Diversifying STEM through the Society for the Advancement of Chicanos, Hispanics and Native Americans in Science
Madison Pershing Oct 13, 2020
Known for being inclusive and supporting college students and professionals alike, the Society for the Advancement of Chicanos/Hispanics, and Native Americans in Science (SACNAS) helps its members advance their degrees, careers and positions of leadership in STEM. Formed in 2013, the IU School of Medicine chapter on the IUPUI campus has been a space for members to receive mentorship and explore STEM fields.
Abigail Pajulas, an immunology and infectious disease PhD student, has been a “SACNISTA” since her third year of undergrad after being encouraged by her mentor, Maria Elena Zavala, PhD, to attend a SACNAS diversity conference. It was there where Pajulas saw minority scientists and engineers share their stories and experiences working in STEM.
“The conference inspired me to seek a higher education in hopes of becoming a role model for future generations,” said Pajulas. Seeing the importance of diversifying STEM first-hand, inspired her to get involved in SACNAS first as a member, then as president, and now as vice-president.
Dom Acri is a PhD student in medical neuroscience and president of the SACNAS chapter. He hopes to use this role “to give Chicano/Hispanic and Native American students a platform to launch their research careers to the next level.”
“Whether they are interested in developing teaching strategies or finding new audiences for their research, I believe that SACNAS is a place for diverse voices to come together and connect as a community,” said Acri.
SACNAS members engage their community through multiple activities and opportunities. “Our SACNAS chapter promotes minority recruitment and retention in STEM fields by providing advice, assistance, and opportunities to succeed in STEM. We have hosted Q&A sessions with undergraduate students to discuss graduate school, visited local high schools and county science fairs to perform science demonstrations, and worked diligently to raise funds to sponsor the seminar speaker series where our community can meet and learn from the experiences of a successful minority scientist,” said Pajulas.
In addition, members can join committees focused on professional development, K-12 outreach and service, science communication, and the SACNAS seminar series. Plus, the yearly SACNAS conference provides a great opportunity for IU School of Medicine leaders to recruit students, postdoctoral fellows, and faculty members. Tara Hobson, MA, Director of Graduate Programs and Students Success, attends regularly for those purposes.
Although not directly involved in SACNAS, Hobson has provided logistical support to the group such as highlighting upcoming events and SACNAS’ guest speaker series along with assisting students as needed. For Hobson, the mission of SACNAS is vital and enables the “IU School of Medicine community to bring all their identities to their work and academic pursuits.”
“The faculty and staff of the Indiana Biomedical Gateway Program (IBMG) make it clear in everything they do that scientific training is holistic – training as a scientist, teacher and citizen. When I first saw the commitment that faculty had to groups like SACNAS, I knew that this was the school for me,” said Acri. IBMG is the entry point for biomedical science doctoral students and provides them with a shared first-year experience that includes a central curriculum, three lab rotations, professional development activities, success services and wellness resources.

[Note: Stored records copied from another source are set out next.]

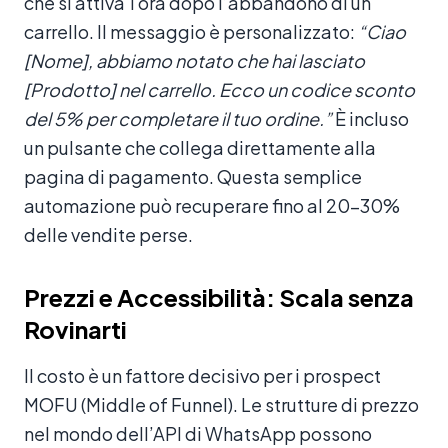
che si attiva 1 ora dopo l’abbandono di un
carrello. Il messaggio è personalizzato:
“Ciao
[Nome], abbiamo notato che hai lasciato
[Prodotto] nel carrello. Ecco un codice sconto
del 5% per completare il tuo ordine.”
È incluso
un pulsante che collega direttamente alla
pagina di pagamento. Questa semplice
automazione può recuperare fino al 20-30%
delle vendite perse.
Prezzi e Accessibilità: Scala senza
Rovinarti
Il costo è un fattore decisivo per i prospect
MOFU (Middle of Funnel). Le strutture di prezzo
nel mondo dell’API di WhatsApp possono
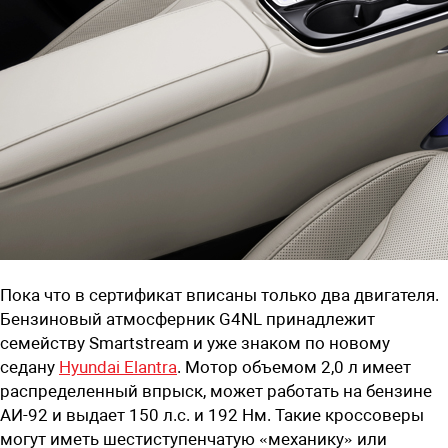
Пока что в сертификат вписаны только два двигателя.
Бензиновый атмосферник G4NL принадлежит
семейству Smartstream и уже знаком по новому
седану
Hyundai Elantra
. Мотор объемом 2,0 л имеет
распределенный впрыск, может работать на бензине
АИ-92 и выдает 150 л.с. и 192 Нм. Такие кроссоверы
могут иметь шестиступенчатую «механику» или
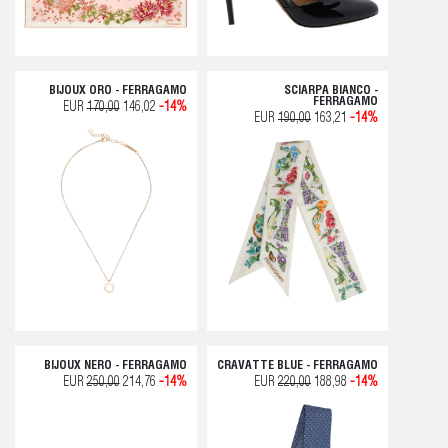
BIJOUX ORO - FERRAGAMO
SCIARPA BIANCO -
FERRAGAMO
EUR
170,00
146,02
-14%
EUR
190,00
163,21
-14%
BIJOUX NERO - FERRAGAMO
CRAVATTE BLUE - FERRAGAMO
EUR
250,00
214,76
-14%
EUR
220,00
188,98
-14%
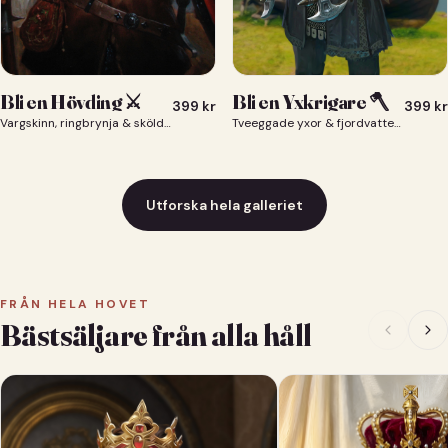
Bli en Yxkrigare 🪓
Bli en Hövding ⚔️
399
kr
399
kr
Tveeggade yxor & fjordvatten bakom dig 🪓
Vargskinn, ringbrynja & sköld — du som nordisk krigsherre ⚔️
Utforska hela galleriet
FRÅN HELA HOVET
Bästsäljare från alla håll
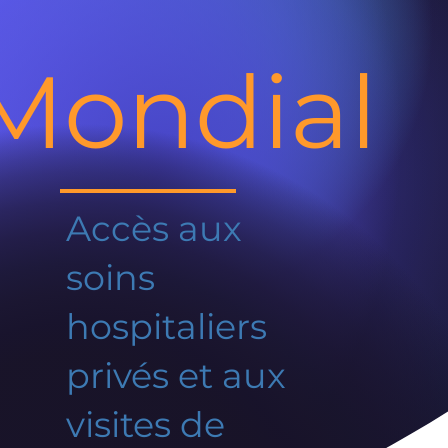
Mondial
Accès aux
soins
hospitaliers
privés et aux
visites de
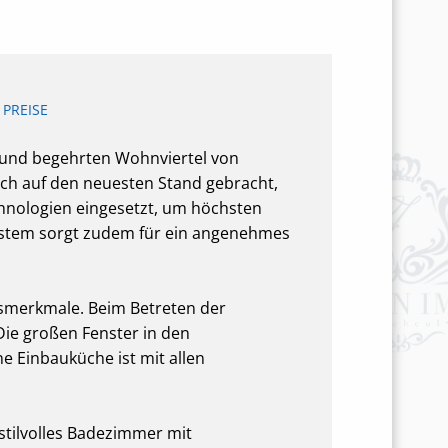
PREISE
 und begehrten Wohnviertel von
ch auf den neuesten Stand gebracht,
hnologien eingesetzt, um höchsten
system sorgt zudem für ein angenehmes
smerkmale. Beim Betreten der
ie großen Fenster in den
e Einbauküche ist mit allen
stilvolles Badezimmer mit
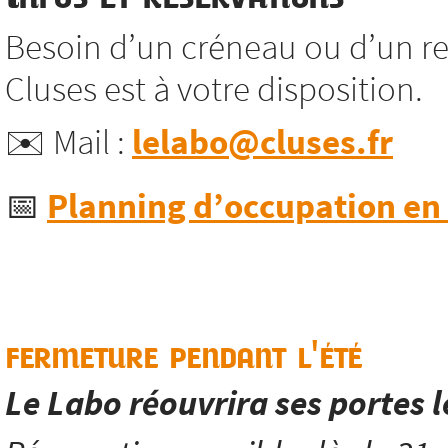
Besoin d’un créneau ou d’un re
Cluses est à votre disposition.
✉️ Mail :
lelabo@cluses.fr
📅
Planning d’occupation en l
fermeture pendant l'été
Le Labo réouvrira ses portes 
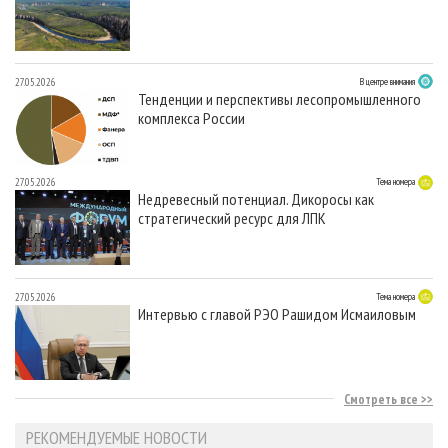
27.05.2026
В центре внимания
Тенденции и перспективы лесопромышленного
комплекса России
27.05.2026
Тема номера
Недревесный потенциал. Дикоросы как
стратегический ресурс для ЛПК
27.05.2026
Тема номера
Интервью с главой РЭО Рашидом Исмаиловым
Смотреть все
РЕКОМЕНДУЕМЫЕ НОВОСТИ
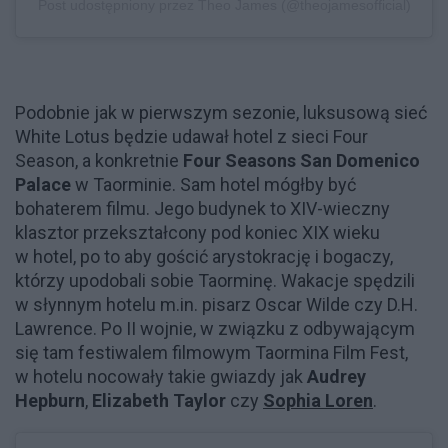
Post udostępniony przez Theo James (@theojamesofficial)
Podobnie jak w pierwszym sezonie, luksusową sieć
White Lotus będzie udawał hotel z sieci Four
Season, a konkretnie
Four Seasons San Domenico
Palace
w Taorminie. Sam hotel mógłby być
bohaterem filmu. Jego budynek to XIV-wieczny
klasztor przekształcony pod koniec XIX wieku
w hotel, po to aby gościć arystokrację i bogaczy,
którzy upodobali sobie Taorminę. Wakacje spędzili
w słynnym hotelu m.in. pisarz Oscar Wilde czy D.H.
Lawrence. Po II wojnie, w związku z odbywającym
się tam festiwalem filmowym Taormina Film Fest,
w hotelu nocowały takie gwiazdy jak
Audrey
Hepburn
,
Elizabeth Taylor
czy
Sophia Loren
.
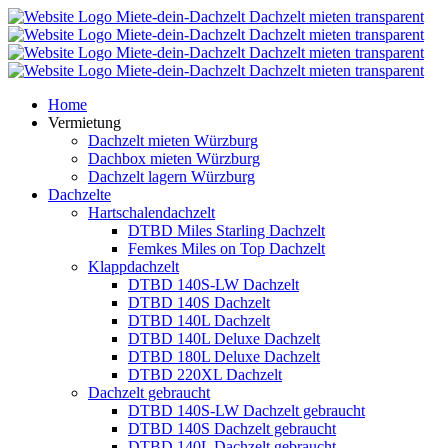
Home
Vermietung
Dachzelt mieten Würzburg
Dachbox mieten Würzburg
Dachzelt lagern Würzburg
Dachzelte
Hartschalendachzelt
DTBD Miles Starling Dachzelt
Femkes Miles on Top Dachzelt
Klappdachzelt
DTBD 140S-LW Dachzelt
DTBD 140S Dachzelt
DTBD 140L Dachzelt
DTBD 140L Deluxe Dachzelt
DTBD 180L Deluxe Dachzelt
DTBD 220XL Dachzelt
Dachzelt gebraucht
DTBD 140S-LW Dachzelt gebraucht
DTBD 140S Dachzelt gebraucht
DTBD 140L Dachzelt gebraucht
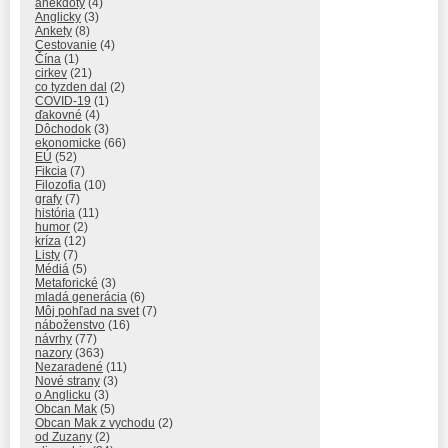
anekdoty
(4)
Anglicky
(3)
Ankety
(8)
Cestovanie
(4)
Čína
(1)
cirkev
(21)
co tyzden dal
(2)
COVID-19
(1)
ďakovné
(4)
Dôchodok
(3)
ekonomicke
(66)
EÚ
(52)
Fikcia
(7)
Filozofia
(10)
grafy
(7)
história
(11)
humor
(2)
kríza
(12)
Listy
(7)
Médiá
(5)
Metaforické
(3)
mladá generácia
(6)
Môj pohľad na svet
(7)
náboženstvo
(16)
návrhy
(77)
nazory
(363)
Nezaradené
(11)
Nové strany
(3)
o Anglicku
(3)
Obcan Mak
(5)
Obcan Mak z vychodu
(2)
od Zuzany
(2)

“Identities should be recognized and celebrated,'' said Hobson. “The culture and biases that exist can be changed. It is essential to think about how actions, policies and practices, and structures hinder someone’s achievements, contributions, or successes and then embrace ways of change to combat these. Further, we can all work together to have conversations and develop accountability that fosters the kind of change we truly need.”
The support provided by the faculty and staff in graduate medical education truly makes a lasting impact on underrepresented in medicine learners. “Most underrepresented students do not have the means of learning about mentorship, resources, or opportunities. I am motivated to offer my knowledge on how to navigate the sciences because I am a product of amazing mentorship, resources and opportunities,” said Pajulas.